New Jersey PBS, set to shut down on June 30, will shutter its Newark studio at the end of this week, with NJ Spotlight News with Brianna Vannozzi moving to a remote format for the final two months.
A spokesperson for The WNET Group, Kellie Castruita Specter, told the New Jersey Globe that the studio lease is up on June 30.
It’s not immediately clear what will happen to the equipment in the studio. Recent upgrades were funded by taxpayers from 2021 to 2024, but last year’s budget cut funding from the state entirely. That followed the Trump administration’s decision to cancel funding to the Corporation for Public Broadcasting, which funded WNET, the parent company of THIRTEEN, the PBS New York affiliate.

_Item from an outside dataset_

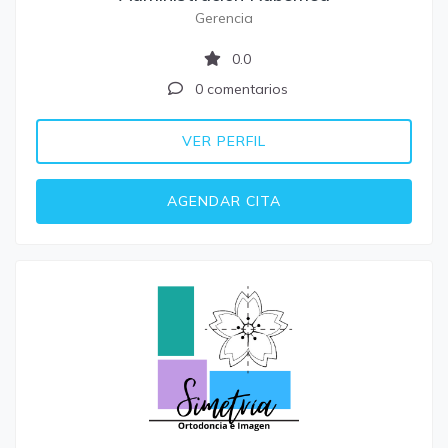
Gerencia
0.0
0 comentarios
VER PERFIL
AGENDAR CITA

The station, then known as NJTV, opened its 10,645 square-foot production studio and offices at 2 Gateway Center in May 2015. It was funded by a $2 million contribution from the Agnes Varis Charitable Trust
WNET announced last September that they are not renewing its agreement with New Jersey PBS. The New Jersey news organization had faced severe financial challenges over the last several years and had already made multiple rounds of layoffs.
There has already been an exodus of NJ PBS staff, either through retirements or voluntary departures by those seeking new jobs. New Jersey Spotlight News is owned by WNET.
Gov. Chris Christie ended four decades of state funding for public television in 2025, forcing them to find a new funder. The state cut $750,000 in NJ PBS funding this year, but that was hardly the fatal blow; the fatal blow came from the end of federal funding.